19. Spider-Man 2 (2004)
The opening instalment in Sam Raimi’s trilogy featured that ingenious upside-down kiss, with MJ (Dunst) suggestively unpeeling the mask of Spider-Man (Tobey Maguire) as he dangles beside her in an alleyway. But the middle movie gives her a few more notes to play – disgruntlement, vanity, that ambiguous final closeup – even if the whole thing ultimately comes down to her being rescued yet again, this time from the tentacles of Doctor Octopus (Alfred Molina).
18. Small Soldiers (1998)
Director Joe Dante taps into the spirit of his earlier Gremlins in another tale of gifts run amok, as toys fitted with US military microchips become sentient – and savage. Dunst is the teen menaced by her own collection of scissor-wielding “Gwendy” dolls. “Now it’s our turn to play with you!” they announce as they swarm over her like Lilliputians on Gulliver. Then, among themselves: “Let’s see if her head comes off …”
17. Wag the Dog (1997)
David Mamet’s script could be torn from today’s front pages. Dustin Hoffman is the blowhard movie producer who helps a spin doctor (Robert De Niro) manufacture a war against Albania to distract from the president’s underage sex scandal. That means creating fake news footage, which is where Dunst comes in as the actor playing an Albanian villager fleeing terrorists while cradling a bag of tortilla chips – which the SFX team duly transforms into a kitten.
16. Civil War (2024)
From one imaginary war to another: the US is tearing itself apart under an authoritarian president, and Dunst is the war photographer capturing the country as it disintegrates. “This movie is so terrifying and effective because it’s set in America, a place where you never feel like this could happen,” she said – a remark that has dated not only poorly but with alarming speed.
15. Little Women (1994)
Gillian Armstrong’s adaptation of Louisa May Alcott’s novel has been unfairly overshadowed by Greta Gerwig’s 2019 take, but it remains a strong reading (the Independent on Sunday called it the best studio picture of 1995, the year it opened in the UK) with an enviable cast: Winona Ryder as Jo, Christian Bale as Laurie, Claire Danes as Beth and Dunst as the headstrong younger Amy. Shot in Vancouver over a scorching summer, the cast dripped sweat in the winter clothes they wore for the Christmas scenes. “I think I threw up,” said Dunst.
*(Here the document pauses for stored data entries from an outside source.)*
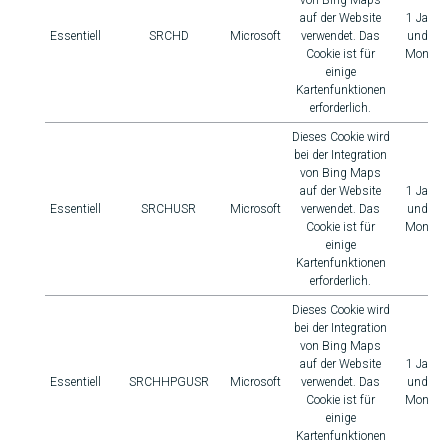
von Bing Maps
auf der Website
1 Jahr
Essentiell
SRCHD
Microsoft
verwendet. Das
und 1
Cookie ist für
Monat
einige
Kartenfunktionen
erforderlich.
Dieses Cookie wird
bei der Integration
von Bing Maps
auf der Website
1 Jahr
Essentiell
SRCHUSR
Microsoft
verwendet. Das
und 1
Cookie ist für
Monat
einige
Kartenfunktionen
erforderlich.
Dieses Cookie wird
bei der Integration
von Bing Maps
auf der Website
1 Jahr
Essentiell
SRCHHPGUSR
Microsoft
verwendet. Das
und 1
Cookie ist für
Monat
einige
Kartenfunktionen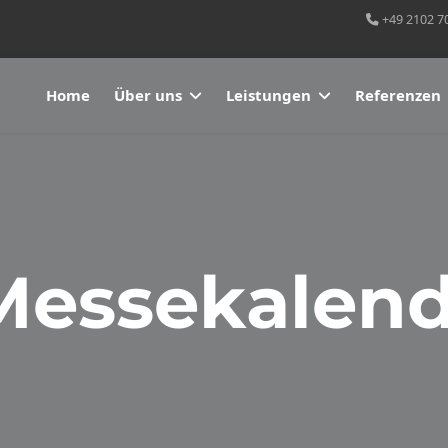
+49 2102 7
Home
Über uns
Leistungen
Referenzen
Messekalend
14. Kiki’s Delivery Service (1989)
The English-language dub of the Studio Ghibli charmer, recorded in 1997 when Dunst was 15, casts her as Kiki, the teenage witch hired as a broomstick-riding courier for an artisan bakery. Dunst nails the adolescent mood swings between giddiness and gloom. The mid-section of the film, where she mooches around with a woodland-dwelling bestie (Janeane Garofalo), morphs into a charming borderline-lesbian buddy movie. Tremendous value, too, is Phil Hartman, whose drily funny turn as Kiki’s sarcastic cat Jiji was to be one of his final roles (along with Small Soldiers, above).
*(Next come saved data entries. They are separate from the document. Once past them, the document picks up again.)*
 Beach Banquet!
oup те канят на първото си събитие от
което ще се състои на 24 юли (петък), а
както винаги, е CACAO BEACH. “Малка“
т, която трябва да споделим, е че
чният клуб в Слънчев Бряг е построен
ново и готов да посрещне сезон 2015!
13. Drop Dead Gorgeous (1999)
Enjoyably prickly mockumentary about a teen beauty pageant in Mount Rose, Minnesota (pop 5,076). Dunst is Amber, a pageant hopeful who lives in a trailer with her alcoholic, chain-smoking mother (Ellen Barkin) and works as a mortician, practising her tap-dancing steps at work in front of a captive if necessarily unresponsive audience. Denise Richards, Brittany Murphy and Amy Adams play rival contestants.
12. The Cat’s Meow (2001)
Peter Bogdanovich’s Old Hollywood shindig brings together star names including Charlie Chaplin (Eddie Izzard), William Randolph Hearst (Edward Herrmann) and his mistress, the actor Marion Davies (Dunst), for a seaborne whodunnit hinging on the real-life death – or murder – of the producer Thomas Ince (Cary Elwes) on board Hearst’s luxury yacht in 1924. As the starlet later played by Amanda Seyfried in David Fincher’s Mank, Dunst shows sophistication and killer timing as well as compassion for a woman often given short shrift elsewhere.
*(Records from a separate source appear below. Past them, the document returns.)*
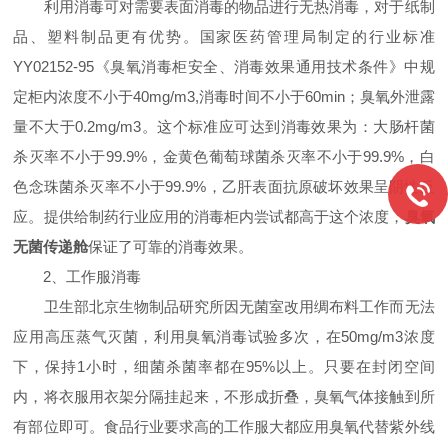
利用消毒可对需要表面消毒的物品进行无热消毒，对于纸制
品、塑料制品更有优势。国家医药管理局制定的行业标准
YY02152-95《臭氧消毒柜安全、消毒效果通用技术条件》中规
定柜内浓度不小于40mg/m3,消毒时间不小于60min；臭氧外泄露
量不大于0.2mg/m3。这个标准应可达到消毒效果为：大肠杆菌
杀灭率不小于99.9%，金黄色葡萄球菌杀灭率不小于99.9%，白
色念珠菌杀灭率不小于99.9%，乙肝表面抗原破坏效果呈阴性反
应。提供给制药行业应用的消毒柜内尝试都高于这个浓度，
臭氧
无菌传递舱
保证了可靠的消毒效果。
2、工作服消毒
卫生部北京生物制品研究所因无菌室改用绸布料工作而无法
应用高压蒸气灭菌，利用臭氧消毒试验多次，在50mg/m3浓度
下，保持1小时，细菌杀菌率都在95%以上。只要在封闭空间
内，将衣服用衣架分隔挂起来，不形成折叠，臭氧气体接触到所
有部位即可。食品行业要求高的工作服大都应用臭氧代替紫外线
11. Marie Antoinette (2006)
“It’s about teenagers in Versailles,” observed Sofia Coppola of her lavishly embellished gateau of a movie based on Antonia Fraser’s biography. As the regal rabbit-in-the-headlights who must grow up in public after being married off to the future Louis XVI (Jason Schwartzman), Dunst does her best to foster intimacy with the camera, but the movie, rather than any one performer, is the star here. For closer acquaintance with the granular detail of Dunst’s craft, check out the Making Of documentary – shot by Coppola’s mother, Eleanor – which includes umpteen skilfully modulated servings of the “Let them eat cake” scene.
10. The Power of the Dog (2021)
The focus in Jane Campion’s movies has never been as singularly male as it is in this homoerotic western set in 1920s Montana. Dunst plays Rose, the inn-keeper who is mother to a queer son (Kodi Smit-McPhee) and wife to a good-egg ranch-owner (Jesse Plemons, Dunst’s real-life partner, whom she met when they played happily married murderers in the second series of Fargo). She gets short-changed in the second half as the focus shifts to the tension between her son and her bullying brother-in-law (Benedict Cumberbatch). When Rose succumbs to alcoholism, it is as if the film has slipped her a Mickey Finn. Dunst still got an Oscar nomination (her first), but we’re left craving a more intensive collaboration between actor and director.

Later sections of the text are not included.